One of the most important aspects of EI for leaders, says Goleman, is creativity. At first, a vision of the corporate world might not call creativity to mind: business suits, cubicles, filing cabinets, and high-rise office buildings don’t exactly scream art or poetry. So why is creativity essential in the healthcare industry? While we may not all be brilliant artists or musicians, says Goleman, “we’re all creative to one extent or another—it simply means being able to entertain new possibilities. And any organism that can take in information most fully, understand it most deeply, and respond most flexibly is going to win in a competitive situation—whether it’s a nation, a company, or a person. And leaders’ ability to foster innovation in their group is essential to having a company or organization thrive.”

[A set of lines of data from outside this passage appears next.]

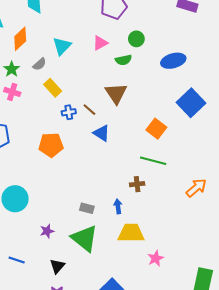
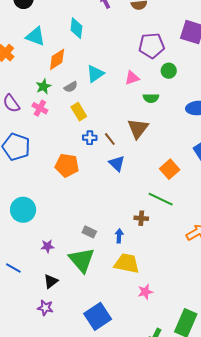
green circle: (136, 39) -> (169, 71), moved

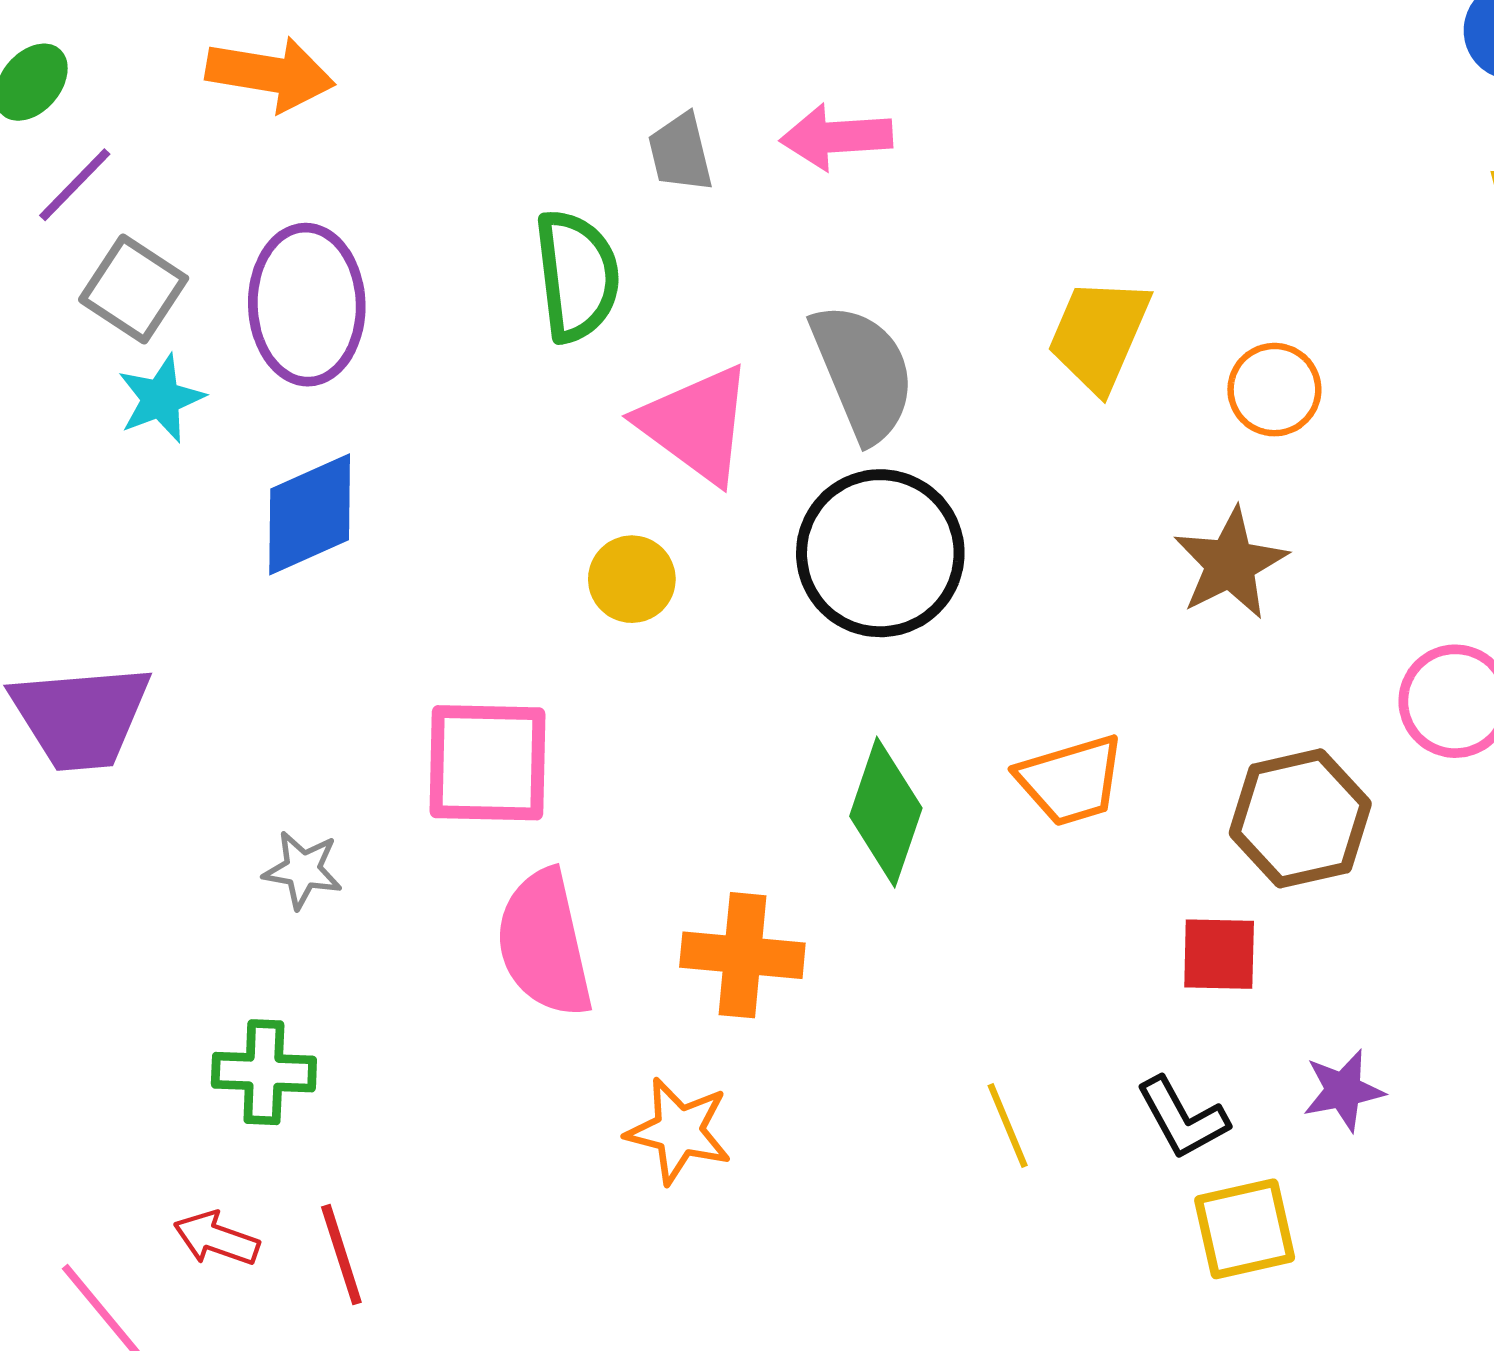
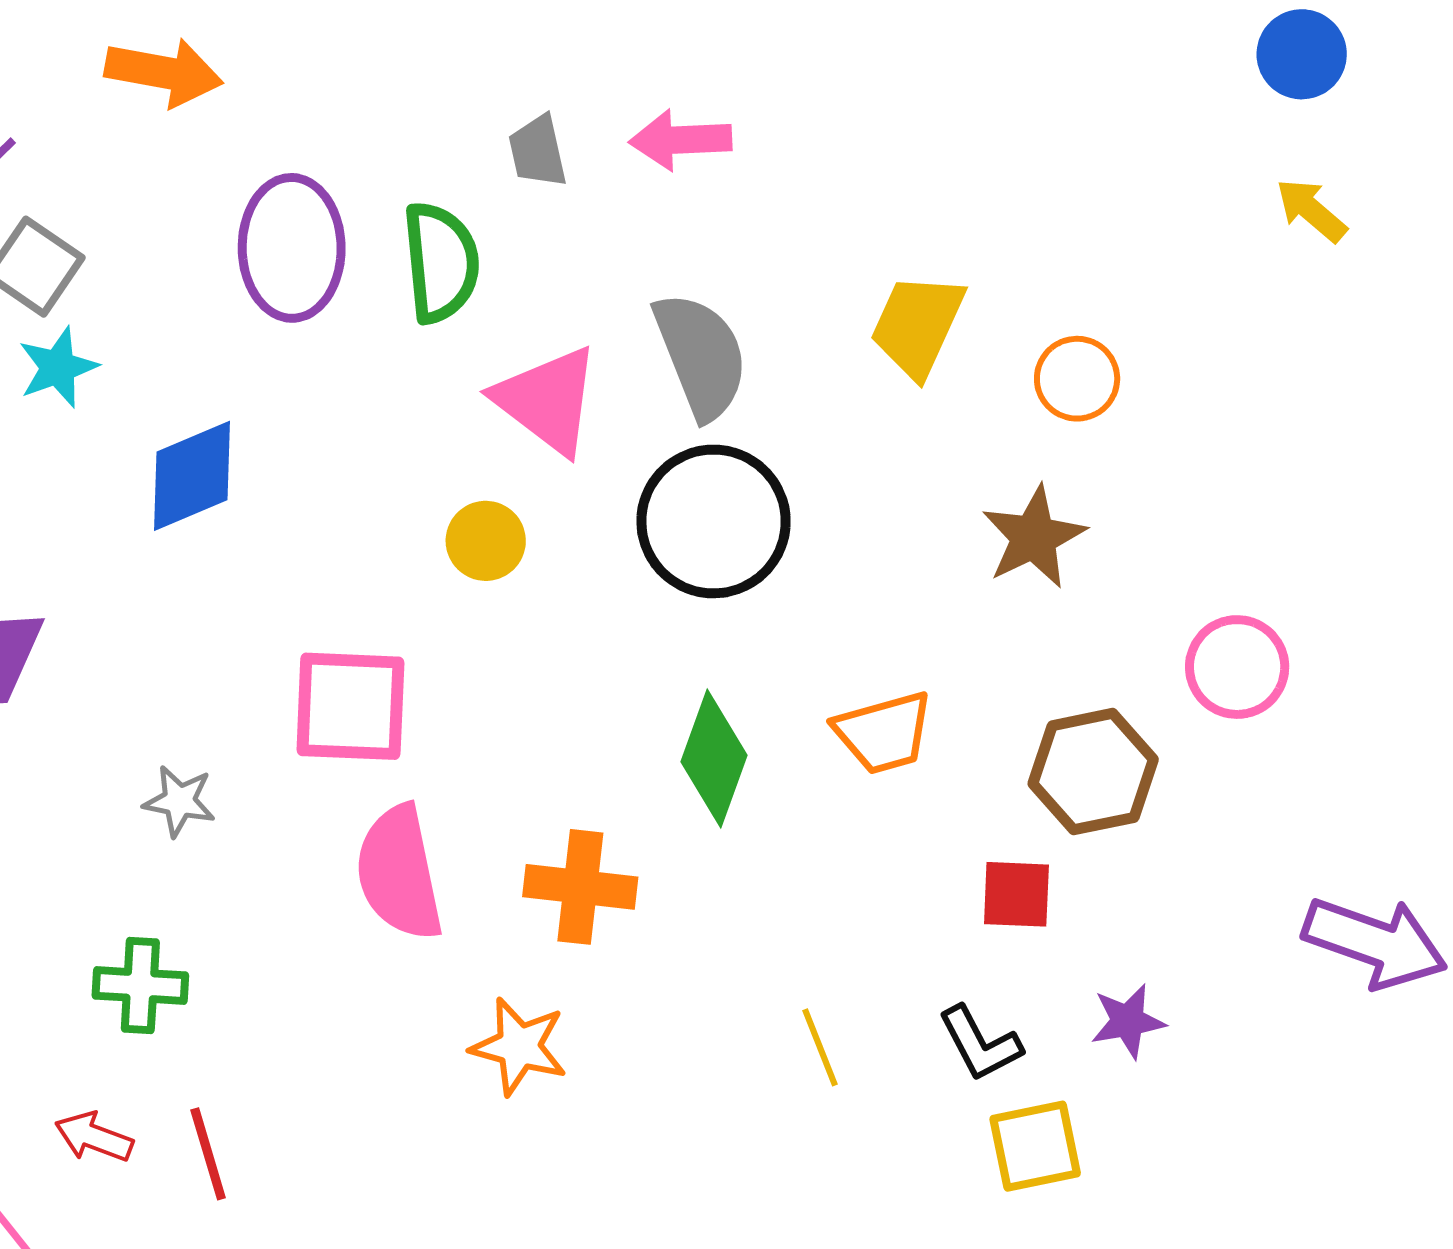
purple ellipse: (307, 305) -> (292, 248), moved

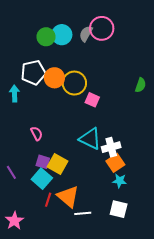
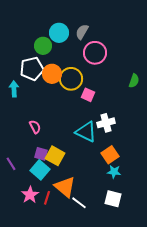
pink circle: (102, 28) -> (95, 53), moved
green circle: (46, 37) -> (43, 46), moved
white cross: (111, 147) -> (106, 123), moved
red line: (48, 200) -> (47, 198), moved
white line: (83, 213) -> (79, 203), turned 42
pink star: (14, 221) -> (30, 195), moved

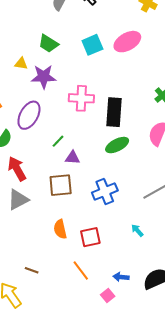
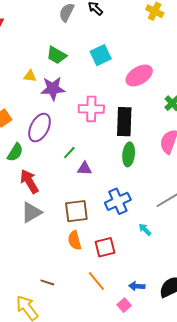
pink ellipse: (127, 42) -> (139, 75), moved
green ellipse: (117, 145) -> (129, 154), turned -55
brown square: (61, 185) -> (76, 211), moved
cyan arrow: (137, 230) -> (145, 229), moved

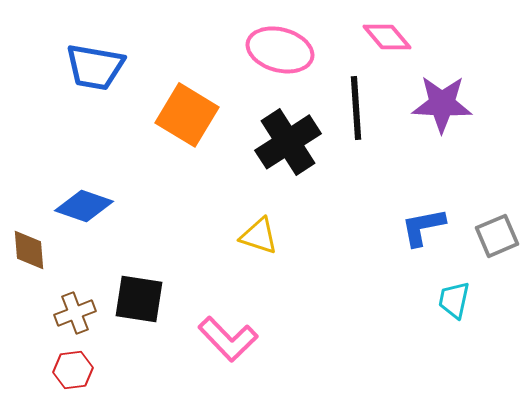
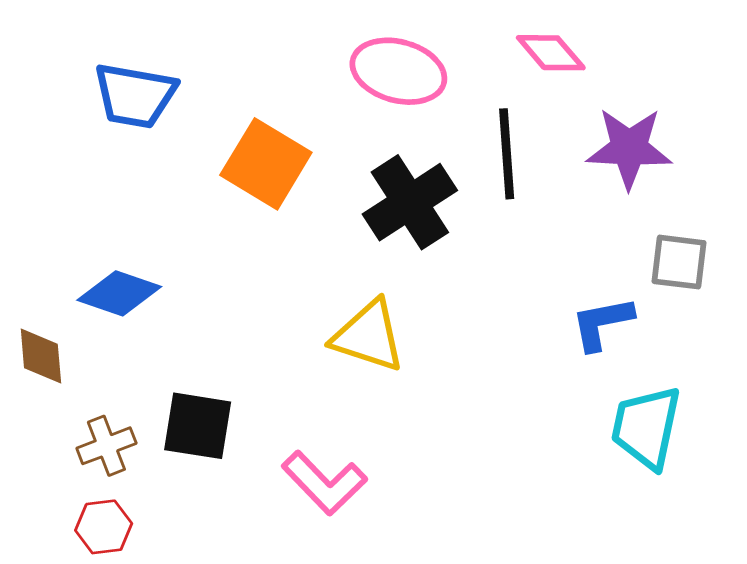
yellow triangle: (259, 236) -> (369, 336), size x1.4
gray square: (497, 236) -> (679, 262), moved, turned 30
cyan trapezoid: (454, 300) -> (646, 427), size x1.6

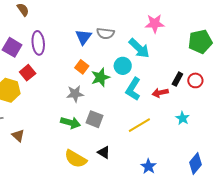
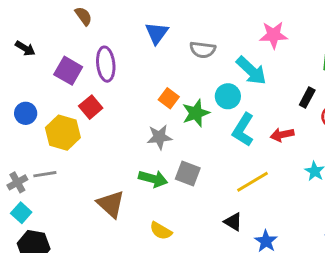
blue triangle: (83, 37) -> (157, 33), moved
black rectangle: (177, 79) -> (307, 98), moved
brown triangle: (18, 135) -> (111, 204), moved, size x1.5
black triangle: (104, 152) -> (233, 222), moved
yellow semicircle: (76, 159) -> (161, 231), size x0.7

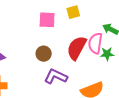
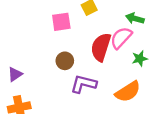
pink semicircle: (95, 43) -> (121, 38), turned 45
green star: (107, 54) -> (140, 59), moved

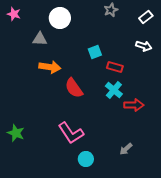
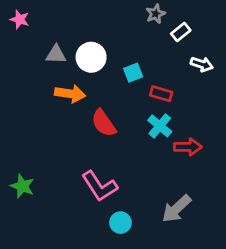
white rectangle: (146, 17) -> (181, 32), moved
white circle: (60, 18) -> (91, 57), moved
gray arrow: (126, 149) -> (177, 209), size x1.6

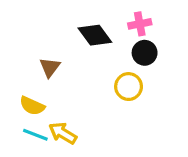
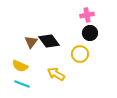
black diamond: (95, 35) -> (49, 41), moved
yellow arrow: (63, 133) -> (56, 74), moved

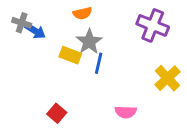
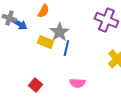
orange semicircle: (82, 13) -> (43, 11), moved, turned -48
pink semicircle: (126, 112) -> (77, 83), moved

Ideally, execs should be able to leverage their EI to improve relationships within the company, and with customers and clients, which in turn can lead to a more productive and efficient company, and thus to better ROI and more efficient and desirable outcomes for the end user—the customer, client, or patient. Any concept with such potential for improvement in relationships and results is key to pharma and healthcare leaders right now, considering the ever-shifting industry. The good news? Through practice, the skills and traits that make up EI can be acquired and improved: “Brain science is very encouraging. It tells us that emotional intelligence skills are learned and learnable,” says Goleman. “Emotional intelligence skills are acquired, which means you can learn, improve, or upgrade them at any point in life.”
“Pharma and healthcare are in such a tough period right now, with scaling back, debates about cost, new patients coming into the system. These issues stretch everybody, including leaders. It’s a very stressful time to be a leader,” says Goleman. “During times of stress, more than ever, people need good leadership. You have to take care of yourself so you can be there, so you can be calm and effective, so you can communicate and listen well—because people need you now more than ever.”